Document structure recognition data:
══════
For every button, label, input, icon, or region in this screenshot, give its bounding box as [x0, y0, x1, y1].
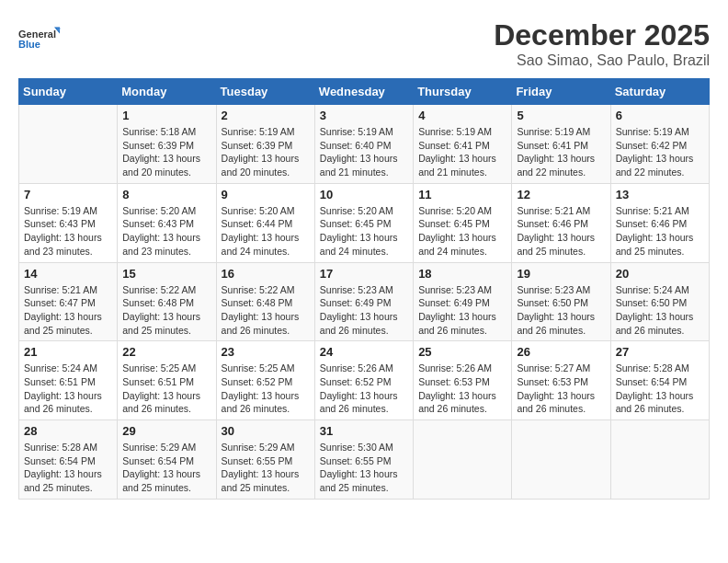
day-number: 18	[418, 267, 506, 281]
day-info: Sunrise: 5:29 AMSunset: 6:55 PMDaylight:…	[222, 441, 310, 495]
day-number: 15	[122, 267, 210, 281]
day-info: Sunrise: 5:25 AMSunset: 6:52 PMDaylight:…	[222, 362, 310, 416]
day-info: Sunrise: 5:22 AMSunset: 6:48 PMDaylight:…	[222, 283, 310, 338]
svg-text:General: General	[18, 29, 56, 40]
month-title: December 2025	[494, 18, 710, 52]
day-info: Sunrise: 5:21 AMSunset: 6:46 PMDaylight:…	[517, 204, 605, 259]
day-number: 6	[616, 109, 704, 122]
calendar-cell: 6Sunrise: 5:19 AMSunset: 6:42 PMDaylight…	[610, 105, 709, 184]
day-info: Sunrise: 5:21 AMSunset: 6:47 PMDaylight:…	[24, 283, 112, 338]
calendar-cell: 8Sunrise: 5:20 AMSunset: 6:43 PMDaylight…	[118, 183, 216, 262]
day-info: Sunrise: 5:19 AMSunset: 6:40 PMDaylight:…	[320, 125, 408, 179]
day-number: 22	[122, 345, 210, 359]
logo: General Blue	[18, 18, 64, 63]
day-number: 1	[122, 109, 210, 122]
day-info: Sunrise: 5:23 AMSunset: 6:50 PMDaylight:…	[517, 283, 605, 338]
day-info: Sunrise: 5:20 AMSunset: 6:44 PMDaylight:…	[222, 204, 310, 259]
day-info: Sunrise: 5:19 AMSunset: 6:42 PMDaylight:…	[616, 125, 704, 179]
day-info: Sunrise: 5:25 AMSunset: 6:51 PMDaylight:…	[122, 362, 210, 416]
calendar-cell: 29Sunrise: 5:29 AMSunset: 6:54 PMDayligh…	[118, 420, 216, 500]
day-info: Sunrise: 5:22 AMSunset: 6:48 PMDaylight:…	[122, 283, 210, 338]
day-info: Sunrise: 5:24 AMSunset: 6:50 PMDaylight:…	[616, 283, 704, 338]
day-number: 5	[517, 109, 605, 122]
calendar-cell: 10Sunrise: 5:20 AMSunset: 6:45 PMDayligh…	[314, 183, 413, 262]
calendar-table: SundayMondayTuesdayWednesdayThursdayFrid…	[18, 78, 710, 500]
calendar-cell: 16Sunrise: 5:22 AMSunset: 6:48 PMDayligh…	[216, 262, 314, 341]
calendar-cell: 12Sunrise: 5:21 AMSunset: 6:46 PMDayligh…	[512, 183, 610, 262]
day-info: Sunrise: 5:18 AMSunset: 6:39 PMDaylight:…	[122, 125, 210, 179]
day-info: Sunrise: 5:20 AMSunset: 6:45 PMDaylight:…	[320, 204, 408, 259]
calendar-cell: 9Sunrise: 5:20 AMSunset: 6:44 PMDaylight…	[216, 183, 314, 262]
day-info: Sunrise: 5:19 AMSunset: 6:41 PMDaylight:…	[517, 125, 605, 179]
calendar-cell: 7Sunrise: 5:19 AMSunset: 6:43 PMDaylight…	[19, 183, 118, 262]
day-info: Sunrise: 5:21 AMSunset: 6:46 PMDaylight:…	[616, 204, 704, 259]
calendar-week-row: 21Sunrise: 5:24 AMSunset: 6:51 PMDayligh…	[19, 341, 710, 420]
day-info: Sunrise: 5:29 AMSunset: 6:54 PMDaylight:…	[122, 441, 210, 495]
calendar-cell	[19, 105, 118, 184]
day-number: 23	[222, 345, 310, 359]
day-info: Sunrise: 5:28 AMSunset: 6:54 PMDaylight:…	[24, 441, 112, 495]
day-number: 3	[320, 109, 408, 122]
day-number: 21	[24, 345, 112, 359]
svg-text:Blue: Blue	[18, 39, 40, 50]
calendar-cell: 28Sunrise: 5:28 AMSunset: 6:54 PMDayligh…	[19, 420, 118, 500]
day-number: 10	[320, 188, 408, 201]
calendar-cell: 17Sunrise: 5:23 AMSunset: 6:49 PMDayligh…	[314, 262, 413, 341]
day-info: Sunrise: 5:24 AMSunset: 6:51 PMDaylight:…	[24, 362, 112, 416]
calendar-cell: 25Sunrise: 5:26 AMSunset: 6:53 PMDayligh…	[414, 341, 512, 420]
calendar-cell	[610, 420, 709, 500]
calendar-cell: 30Sunrise: 5:29 AMSunset: 6:55 PMDayligh…	[216, 420, 314, 500]
calendar-week-row: 28Sunrise: 5:28 AMSunset: 6:54 PMDayligh…	[19, 420, 710, 500]
day-number: 16	[222, 267, 310, 281]
weekday-header-wednesday: Wednesday	[314, 79, 413, 105]
calendar-week-row: 1Sunrise: 5:18 AMSunset: 6:39 PMDaylight…	[19, 105, 710, 184]
calendar-cell: 3Sunrise: 5:19 AMSunset: 6:40 PMDaylight…	[314, 105, 413, 184]
day-info: Sunrise: 5:26 AMSunset: 6:52 PMDaylight:…	[320, 362, 408, 416]
calendar-cell: 19Sunrise: 5:23 AMSunset: 6:50 PMDayligh…	[512, 262, 610, 341]
day-number: 28	[24, 424, 112, 438]
calendar-cell: 18Sunrise: 5:23 AMSunset: 6:49 PMDayligh…	[414, 262, 512, 341]
weekday-header-saturday: Saturday	[610, 79, 709, 105]
day-number: 8	[122, 188, 210, 201]
day-info: Sunrise: 5:19 AMSunset: 6:43 PMDaylight:…	[24, 204, 112, 259]
day-info: Sunrise: 5:20 AMSunset: 6:45 PMDaylight:…	[418, 204, 506, 259]
day-number: 26	[517, 345, 605, 359]
calendar-body: 1Sunrise: 5:18 AMSunset: 6:39 PMDaylight…	[19, 105, 710, 500]
day-number: 30	[222, 424, 310, 438]
title-area: December 2025 Sao Simao, Sao Paulo, Braz…	[494, 18, 710, 69]
calendar-cell: 31Sunrise: 5:30 AMSunset: 6:55 PMDayligh…	[314, 420, 413, 500]
calendar-cell: 5Sunrise: 5:19 AMSunset: 6:41 PMDaylight…	[512, 105, 610, 184]
calendar-cell: 20Sunrise: 5:24 AMSunset: 6:50 PMDayligh…	[610, 262, 709, 341]
day-number: 12	[517, 188, 605, 201]
day-number: 25	[418, 345, 506, 359]
day-number: 13	[616, 188, 704, 201]
header: General Blue December 2025 Sao Simao, Sa…	[18, 18, 710, 69]
calendar-cell: 26Sunrise: 5:27 AMSunset: 6:53 PMDayligh…	[512, 341, 610, 420]
day-info: Sunrise: 5:27 AMSunset: 6:53 PMDaylight:…	[517, 362, 605, 416]
day-number: 7	[24, 188, 112, 201]
day-number: 17	[320, 267, 408, 281]
day-number: 4	[418, 109, 506, 122]
day-info: Sunrise: 5:26 AMSunset: 6:53 PMDaylight:…	[418, 362, 506, 416]
day-number: 31	[320, 424, 408, 438]
weekday-header-friday: Friday	[512, 79, 610, 105]
day-info: Sunrise: 5:20 AMSunset: 6:43 PMDaylight:…	[122, 204, 210, 259]
calendar-cell: 22Sunrise: 5:25 AMSunset: 6:51 PMDayligh…	[118, 341, 216, 420]
day-number: 24	[320, 345, 408, 359]
day-number: 29	[122, 424, 210, 438]
weekday-header-monday: Monday	[118, 79, 216, 105]
calendar-cell: 1Sunrise: 5:18 AMSunset: 6:39 PMDaylight…	[118, 105, 216, 184]
calendar-cell: 11Sunrise: 5:20 AMSunset: 6:45 PMDayligh…	[414, 183, 512, 262]
day-info: Sunrise: 5:23 AMSunset: 6:49 PMDaylight:…	[320, 283, 408, 338]
calendar-cell: 2Sunrise: 5:19 AMSunset: 6:39 PMDaylight…	[216, 105, 314, 184]
day-number: 20	[616, 267, 704, 281]
weekday-header-tuesday: Tuesday	[216, 79, 314, 105]
day-info: Sunrise: 5:30 AMSunset: 6:55 PMDaylight:…	[320, 441, 408, 495]
calendar-cell: 14Sunrise: 5:21 AMSunset: 6:47 PMDayligh…	[19, 262, 118, 341]
calendar-cell: 15Sunrise: 5:22 AMSunset: 6:48 PMDayligh…	[118, 262, 216, 341]
calendar-cell	[512, 420, 610, 500]
calendar-cell: 13Sunrise: 5:21 AMSunset: 6:46 PMDayligh…	[610, 183, 709, 262]
day-info: Sunrise: 5:28 AMSunset: 6:54 PMDaylight:…	[616, 362, 704, 416]
weekday-header-sunday: Sunday	[19, 79, 118, 105]
location-title: Sao Simao, Sao Paulo, Brazil	[494, 52, 710, 69]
══════
What is needed:
Copy the lines that hold the word "text". Take them from the records above.

Answer section:
svg-text:General: General	[18, 29, 56, 40]
svg-text:Blue: Blue	[18, 39, 40, 50]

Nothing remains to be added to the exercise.